When we think of evolution, we often think of slow, gradual changes that happened over millions of years. However, new research suggests that the process can be quite rapid, causing major changes over the course of a year in response to seasonal changes.
The paper describing that research, published last week, studies the evolution of fruit flies over about 10 generations, with each generation of flies taking less than a dozen days. Although fruit flies are notoriously short-lived and the distance between their generations is small, evolution could be happening more quickly than previously expected, even in longer-lived organisms. That’s according to Seth Rudman, an assistant professor in the school of biological sciences at Washington State University and one of the authors of the paper.
“In recent decades, there has been a growing realization that evolution can happen quite quickly,” he told Ars.
I just want to fly
For the new study, the research team released 1,000 fruit flies into 10 outdoor enclosures. The enclosures were netted with fine netting, and each had its own small tree to create a habitat similar to that of the wild. Over the course of four months, the researchers allowed the flies to hang out in the enclosures and each group of flies was fed the same diet. The housing set “allows you to track multiple populations, all evolving in response to the same abiotic and, to a large extent, biotic factors as well.”

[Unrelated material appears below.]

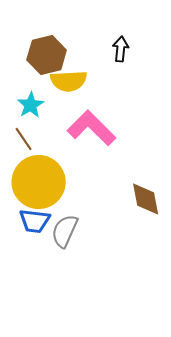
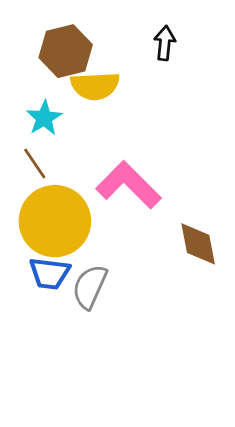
pink L-shape: (92, 128) -> (129, 185), moved

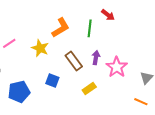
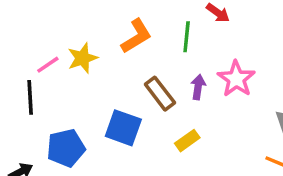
yellow star: (40, 48) -> (82, 58), moved, turned 30
pink star: (117, 67) -> (236, 79), moved
blue square: (52, 81) -> (123, 128), size x1.5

Over the course of the experiment, there were about 10 generations of flies and the populations expanded rapidly. At its peak, the experiment saw up to 100,000 flies in a single enclosure.
The team regularly checked the flies to get an idea of how the insects’ genes and traits were changing. The researchers identified several characteristics, such as reproductive success and heat or cold resistance. To ensure that these altered traits were the result of genetic changes, the researchers removed 2,500 eggs from each housing and raised the new populations individually for three generations before being tested to ensure the changes persisted.

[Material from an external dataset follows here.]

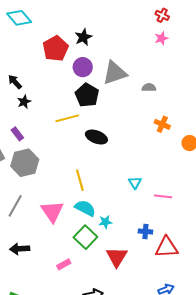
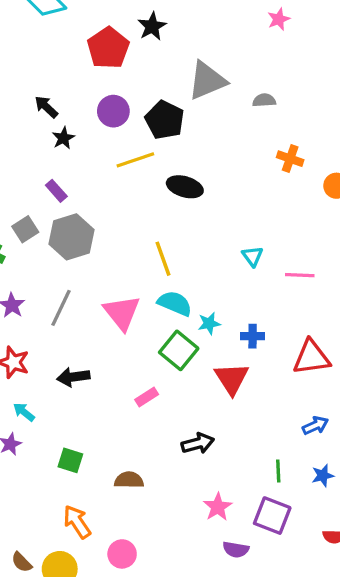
purple circle: (83, 67) -> (113, 111), moved
blue cross: (145, 231) -> (253, 336), moved

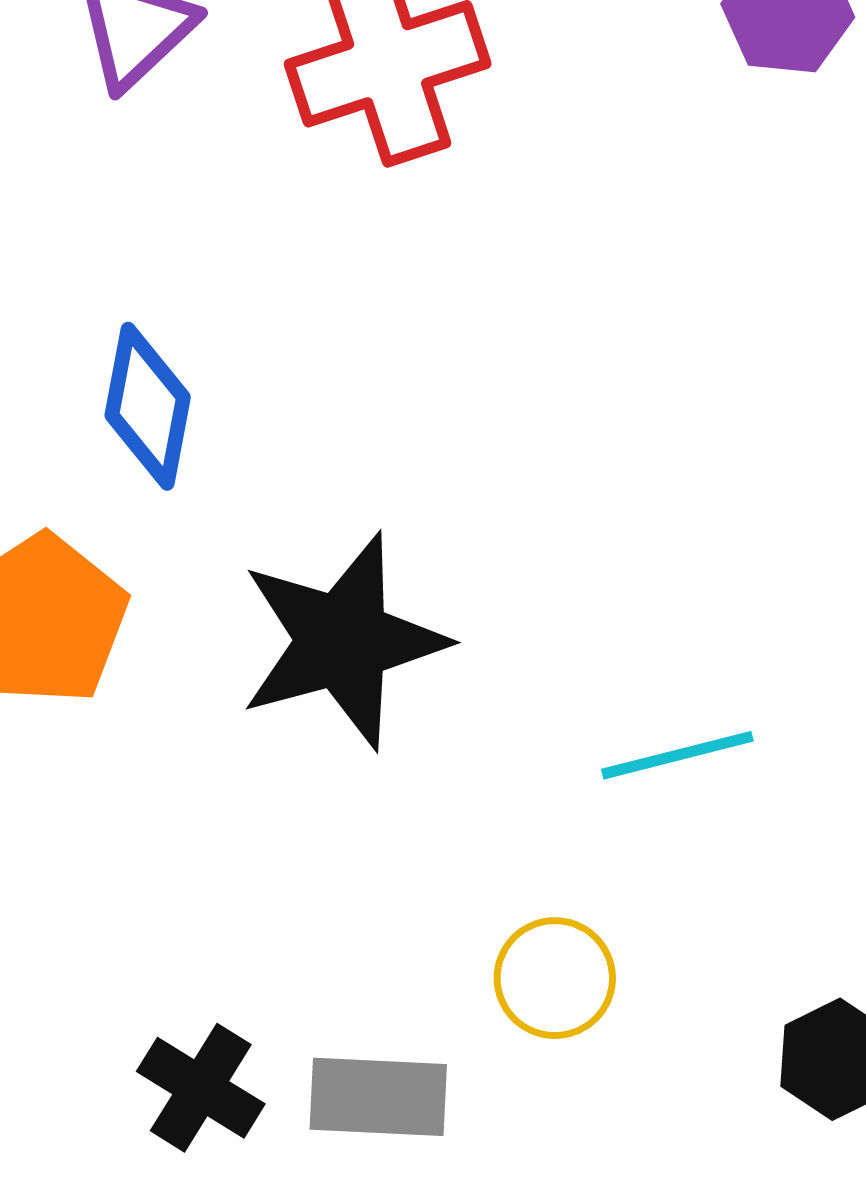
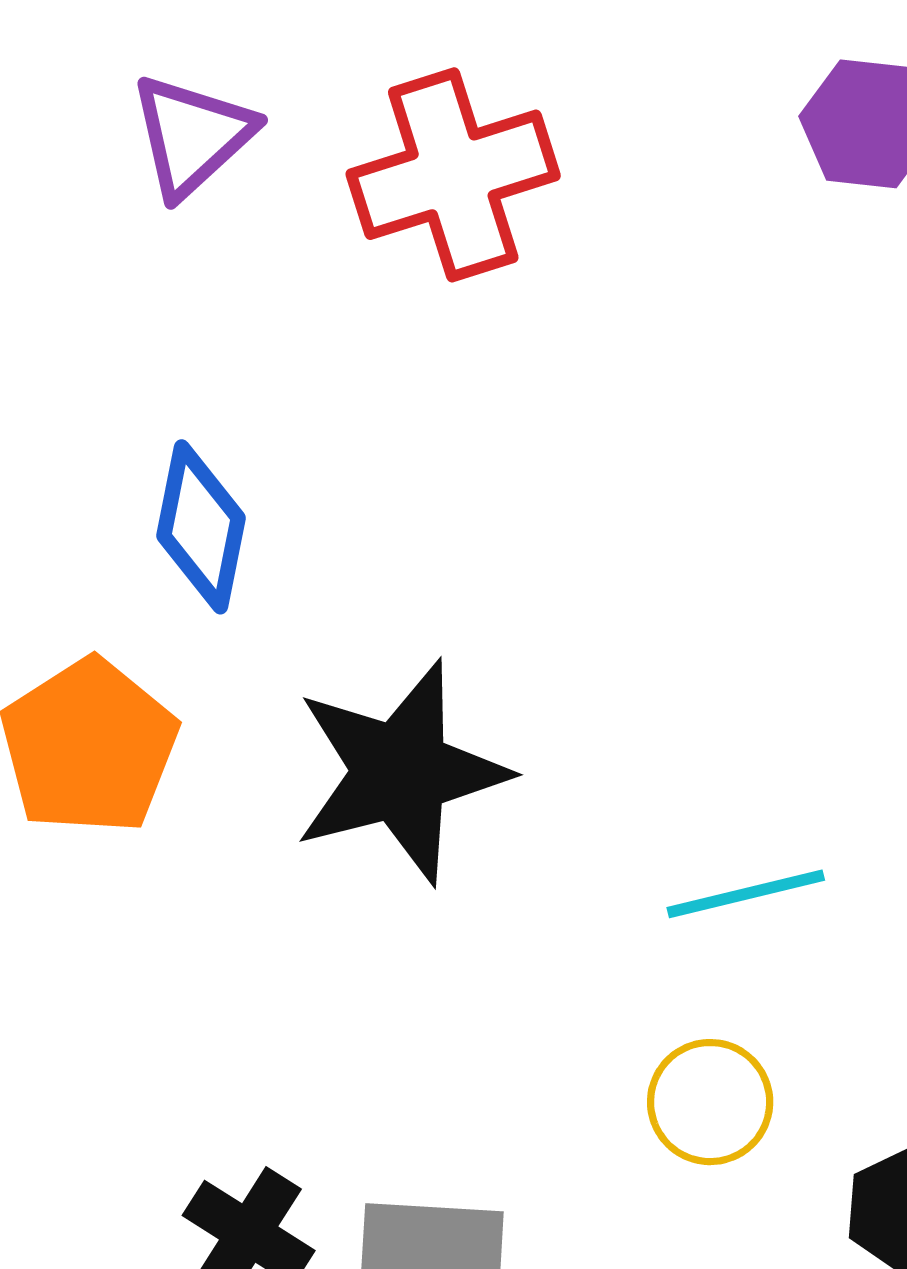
yellow circle: (555, 978) -> (710, 1102), moved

At each check-in, the team also randomly selected 100 flies from each enclosure and sequenced their entire genomes. Since the DNA of all 100 flies was mixed before sequencing, this depicted the baseline changes of the average fly. But it may be that some less common differences have been missed.
Live fast, die young
Over the four months, the researchers saw changes in the frequency of some variants in 60 percent of the flies’ genome. That’s a particularly big change that Rudman called a “stunning number.” However, only a small fraction of these represent variants that were selected due to the changing conditions as summer shifted to fall. As those variants were selected, they moved along nearby regions of the chromosome, changing the frequency of adjacent variants as well.
The researchers were able to see that the changes were adaptive rather than just genetic drift. They could see it because the changes occurred in the populations of most of the enclosures rather than just one or two.
According to Rudman, the speed of all these changes was unexpected, showing that the flies had evolved and adapted to their environment faster than anyone had previously measured — along the timeline of ecological changes in the enclosures.
Rudman noted that although the fruit flies have a short lifespan and breed quickly, evolution and adaptation over generations may occur more quickly than originally thought in other species. However, he added that evolution is much more difficult to study in creatures that live more than a few days. But, “Evolution can happen very, very quickly,” Rudman said.